Los síntomas tienden a ocurrir al final de un día inusualmente caluroso, al final del coito, o después de un tiempo prolongado de estar en posición vertical. Pueden incluir:

  • Dolor o sensación de arrastre en el escroto.

  • Puntadas, sensación de cosquilleo.

  • Sensación de pesadez en el testículo.

  • Infertilidad.

  • Atrofia o contracción testicular.

  • Presencia de una vena dilatada que se detecta directamente o con la palpación.

El varicocele puede llegar a una fase en la que aumenta de volumen el escroto o el testículo causando dolor o incomodidad a tal punto de limitar los diversos movimientos pasivos de la cadera. Con la intensidad del dolor, que suele ser intermitente, se acompaña una irradiación principalmente al interior del muslo y es un dolor que responde bien a los analgésicos habituales.

 

¿Cómo se trata el varicocele?

Los varicoceles se pueden tratar:

  • Con un soporte escrotal (por ejemplo, suspensorios o calzoncillos especiales), junto con un fármaco vasoconstrictor.

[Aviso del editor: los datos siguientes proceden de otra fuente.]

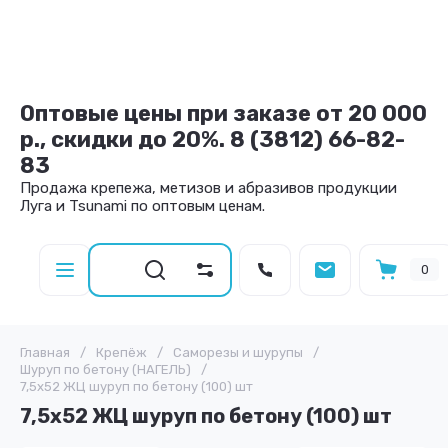
Оптовые цены при заказе от 20 000
р., скидки до 20%. 8 (3812) 66-82-
83
Продажа крепежа, метизов и абразивов продукции
Луга и Tsunami по оптовым ценам.
0
Главная
/
Крепёж
/
Саморезы и шурупы
/
Шуруп по бетону (НАГЕЛЬ)
/
7,5х52 ЖЦ шуруп по бетону (100) шт
7,5х52 ЖЦ шуруп по бетону (100) шт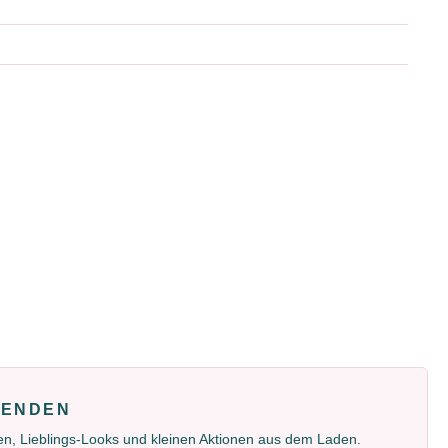
FENDEN
gen, Lieblings-Looks und kleinen Aktionen aus dem Laden.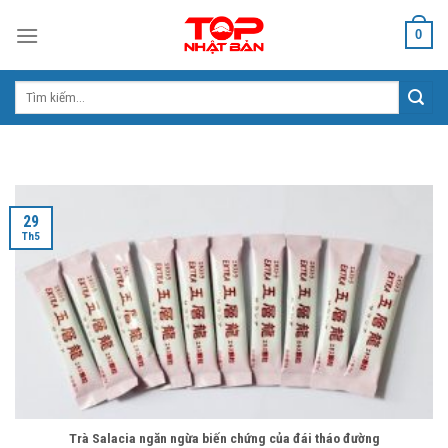
Skip
0
to
content
Tìm
kiếm:
29
Th5
Trà Salacia ngăn ngừa biến chứng của đái tháo đường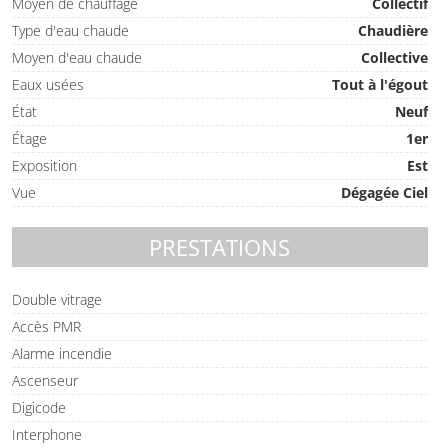
Moyen de chauffage
Collectif
Type d'eau chaude
Chaudière
Moyen d'eau chaude
Collective
Eaux usées
Tout à l'égout
État
Neuf
Étage
1er
Exposition
Est
Vue
Dégagée Ciel
PRESTATIONS
Double vitrage
Accès PMR
Alarme incendie
Ascenseur
Digicode
Interphone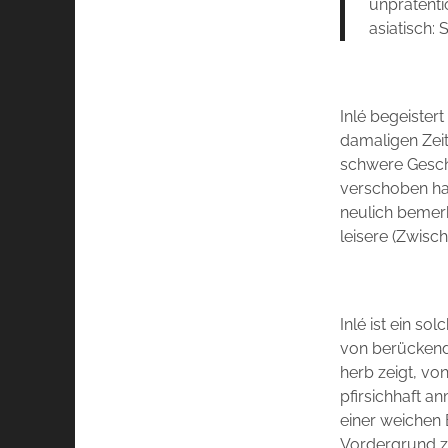
unprätent
asiatisch:
Inlé begeister
damaligen Zeit
schwere Geschü
verschoben hat
neulich bemer
leisere (Zwisc
Inlé ist ein s
von berückender
herb zeigt, vo
pfirsichhaft 
einer weichen B
Vordergrund zu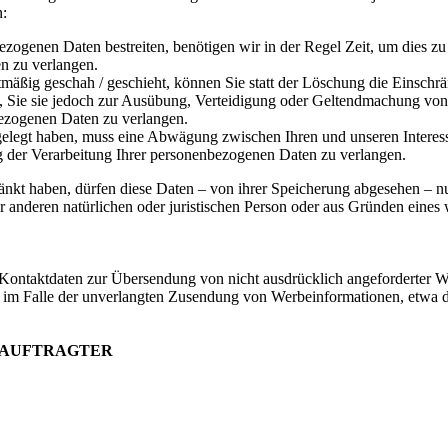
n:
ezogenen Daten bestreiten, benötigen wir in der Regel Zeit, um dies z
n zu verlangen.
äßig geschah / geschieht, können Sie statt der Löschung die Einschr
Sie sie jedoch zur Ausübung, Verteidigung oder Geltendmachung von R
ezogenen Daten zu verlangen.
legt haben, muss eine Abwägung zwischen Ihren und unseren Interess
g der Verarbeitung Ihrer personenbezogenen Daten zu verlangen.
änkt haben, dürfen diese Daten – von ihrer Speicherung abgesehen – n
anderen natürlichen oder juristischen Person oder aus Gründen eines w
Kontaktdaten zur Übersendung von nicht ausdrücklich angeforderter W
itte im Falle der unverlangten Zusendung von Werbeinformationen, etwa
EAUFTRAGTER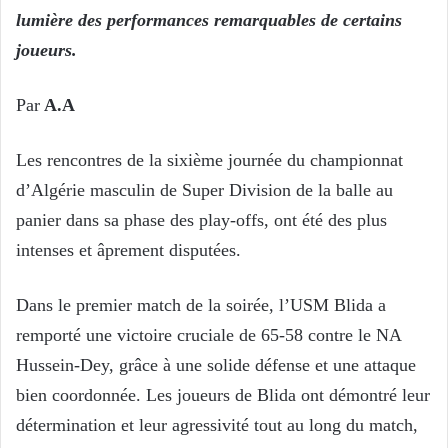
lumière des performances remarquables de certains
joueurs.
Par
A.A
Les rencontres de la sixième journée du championnat
d’Algérie masculin de Super Division de la balle au
panier dans sa phase des play-offs, ont été des plus
intenses et âprement disputées.
Dans le premier match de la soirée, l’USM Blida a
remporté une victoire cruciale de 65-58 contre le NA
Hussein-Dey, grâce à une solide défense et une attaque
bien coordonnée. Les joueurs de Blida ont démontré leur
détermination et leur agressivité tout au long du match,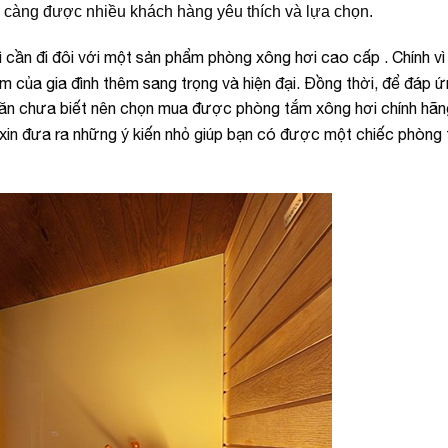
y càng được nhiều khách hàng yêu thích và lựa chọn.
ì cần đi đôi với một sản phẩm phòng xông hơi cao cấp . Chính v
m của gia đình thêm sang trọng và hiện đại. Đồng thời, để đáp 
ăn chưa biết nên chọn mua được phòng tắm xông hơi chính hã
xin đưa ra những ý kiến nhỏ giúp bạn có được một chiếc phòng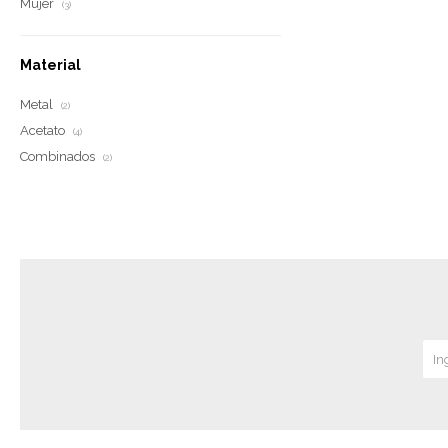
Mujer
(3)
Material
Metal
(2)
Acetato
(4)
Combinados
(2)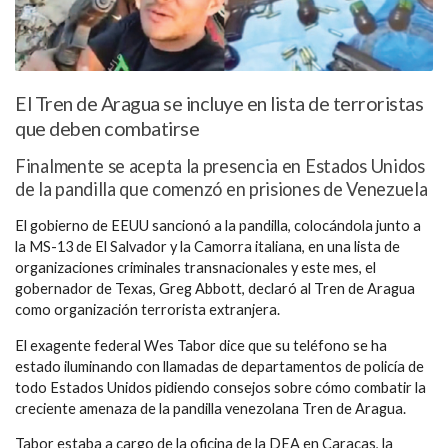
El Tren de Aragua se incluye en lista de terroristas
que deben combatirse
Finalmente se acepta la presencia en Estados Unidos
de la pandilla que comenzó en prisiones de Venezuela
El gobierno de EEUU sancionó a la pandilla, colocándola junto a
la MS-13 de El Salvador y la Camorra italiana, en una lista de
organizaciones criminales transnacionales y este mes, el
gobernador de Texas, Greg Abbott, declaró al Tren de Aragua
como organización terrorista extranjera.
El exagente federal Wes Tabor dice que su teléfono se ha
estado iluminando con llamadas de departamentos de policía de
todo Estados Unidos pidiendo consejos sobre cómo combatir la
creciente amenaza de la pandilla venezolana Tren de Aragua.
Tabor estaba a cargo de la oficina de la DEA en Caracas, la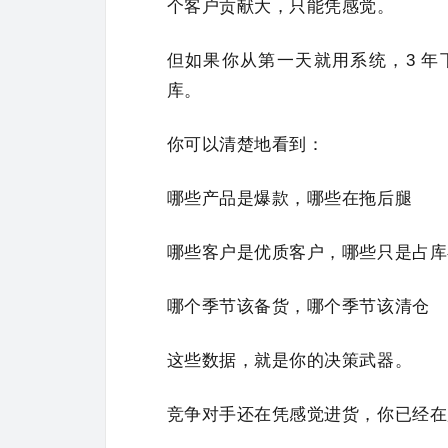
个客户贡献大，只能凭感觉。
但如果你从第一天就用系统，3 
库。
你可以清楚地看到：
哪些产品是爆款，哪些在拖后腿
哪些客户是优质客户，哪些只是占库
哪个季节该备货，哪个季节该清仓
这些数据，就是你的决策武器。
竞争对手还在凭感觉进货，你已经在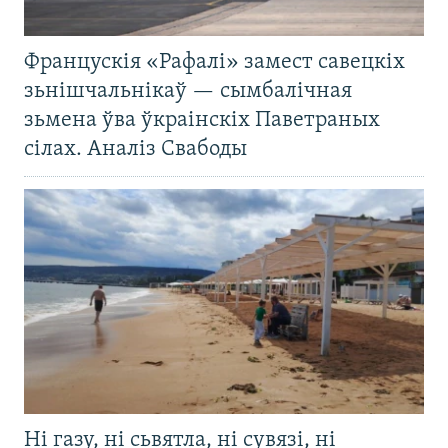
Францускія «Рафалі» замест савецкіх
зьнішчальнікаў — сымбалічная
зьмена ўва ўкраінскіх Паветраных
сілах. Аналіз Свабоды
Ні газу, ні сьвятла, ні сувязі, ні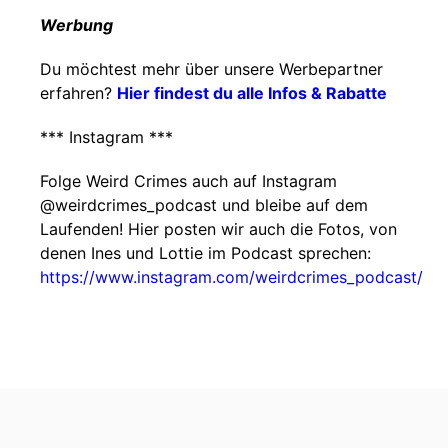
Werbung
Du möchtest mehr über unsere Werbepartner
erfahren?
Hier findest du alle Infos & Rabatte
*** Instagram ***
Folge Weird Crimes auch auf Instagram
@weirdcrimes_podcast und bleibe auf dem
Laufenden! Hier posten wir auch die Fotos, von
denen Ines und Lottie im Podcast sprechen:
https://www.instagram.com/weirdcrimes_podcast/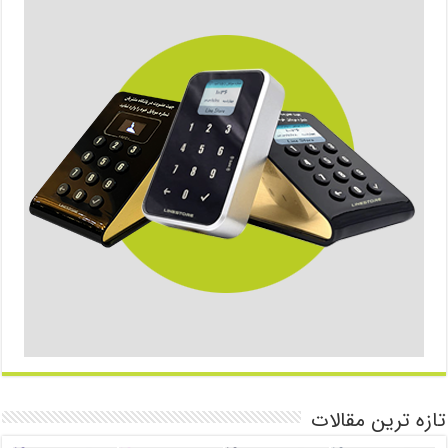
تازه ترین مقالات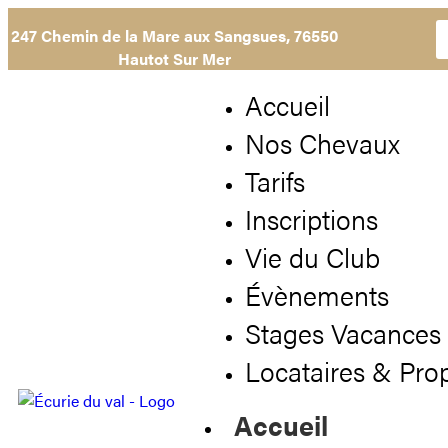
247 Chemin de la Mare aux Sangsues,
76550
Hautot Sur Mer
Accueil
Nos Chevaux
Tarifs
Inscriptions
Vie du Club
Évènements
Stages Vacances
Locataires & Prop
Accueil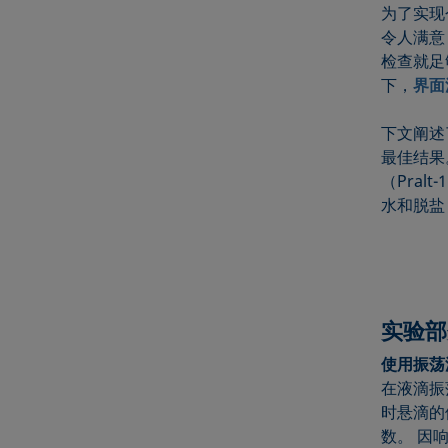
为了实现
令人满意
检查就足
下，
界面
下文阐述
最佳结果
（Pral
水和脱盐
实验部
使用振荡
在液滴振
时悬滴的
数。 因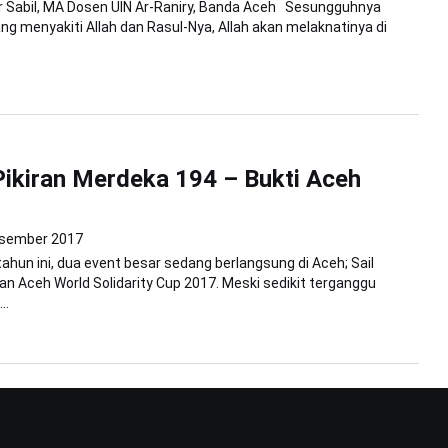
ar Sabil, MA Dosen UIN Ar-Raniry, Banda Aceh Sesungguhnya
ng menyakiti Allah dan Rasul-Nya, Allah akan melaknatinya di
Pikiran Merdeka 194 – Bukti Aceh
esember 2017
tahun ini, dua event besar sedang berlangsung di Aceh; Sail
n Aceh World Solidarity Cup 2017. Meski sedikit terganggu
..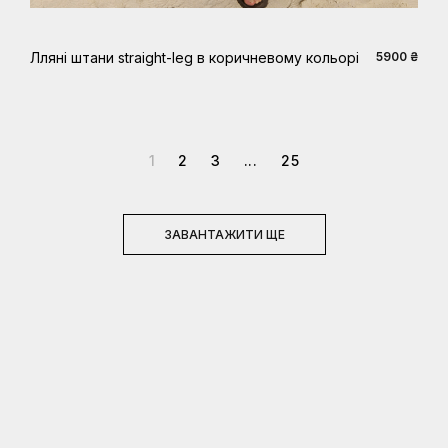
Лляні штани straight-leg в коричневому кольорі
5900 ₴
1
2
3
...
25
ЗАВАНТАЖИТИ ЩЕ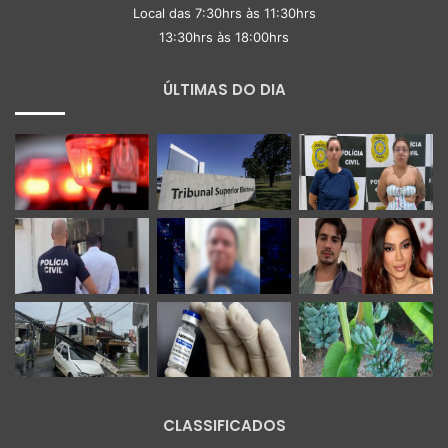
Local das 7:30hrs às 11:30hrs
13:30hrs às 18:00hrs
ÚLTIMAS DO DIA
CLASSIFICADOS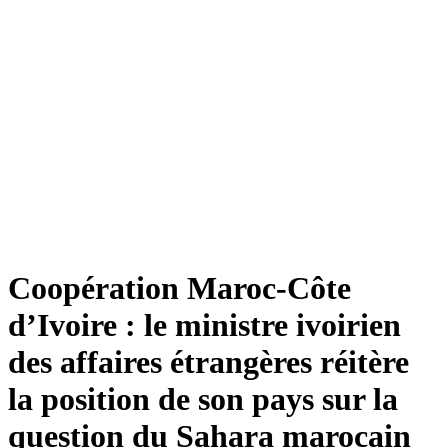
Coopération Maroc-Côte
d’Ivoire : le ministre ivoirien
des affaires étrangères réitère
la position de son pays sur la
question du Sahara marocain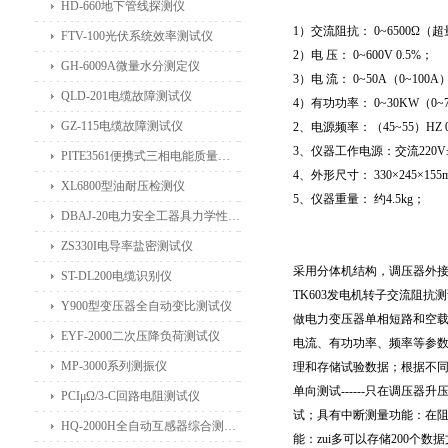
HD-660地下管线探测仪
1）交流阻抗： 0~6500Ω（超量程
FTV-100光伏系统效率测试仪
2）电 压： 0~600V 0.5%；
GH-6009A微量水分测定仪
3）电 流： 0~50A（0~100A）
QLD-201电缆故障测试仪
4）有功功率： 0~30KW（0~7
GZ-115电缆故障测试仪
2、电源频率：（45~55）HZ 0
3、仪器工作电源：交流220V±
PITE3561便携式三相电能质量分析仪
4、外形尺寸： 330×245×155
XL6800型油耐压检测仪
5、仪器重量： 约4.5kg；
DBAJ-20电力安全工器具力学性能试验机
ZS330I电导率盐密测试仪
采用分体机结构，调压器外
ST-DL200电缆识别仪
TK603
发电机转子交流阻抗测
Y900型变压器全自动变比测试仪
做电力变压器单相短路和空
EYF-2000二次压降负荷测试仪
电流、有功功率、频率等参
MP-3000系列测振仪
理和存储试验数据；根据不同
单向测试------只在调压
PCIμΩ/3-C回路电阻测试仪
试；具有中断测量功能：在
HQ-2000H全自动互感器综合测试仪
能：zui多可以存储200个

  • Sin embargo, si el dolor continúa o si aparece infertilidad o atrofia testicular, puede ser necesaria una ligadura quirúrgica. Se trata de una intervención muy sencilla realizada en poco más de media hora y con anestesia epidural. Al tratarse de una intervención ambulatoria, el paciente puede irse a casa en un par de horas o cuando desaparezcan los efectos de dicha anestesia. Durante las 24 horas posteriores a la cirugía se mantienen bolsas de hielo para reducir la inflamación. También se recomienda el uso de un suspensorio, puesto que evita las molestias de este padecimiento, como el dolor.

  • Una alternativa a la cirugía es la embolización, una técnica no invasiva para el varicocele que se lleva a cabo por un radiólogo intervencionista. Esto implica introducir un pequeño cable por una vena periférica y llegar hasta las venas abdominales que drenarán los testículos. Mediante un pequeño y flexible catéter, se obstruyen las venas para que el aumento de la presión desde el abdomen ya no se transmita a los testículos (éstos drenarán a través de pequeñas venas colaterales). El período de recuperación es significativamente menor que con la cirugía y el riesgo de complicaciones es mínimo. Sin embargo, su eficacia no es tan elevada como en la cirugía.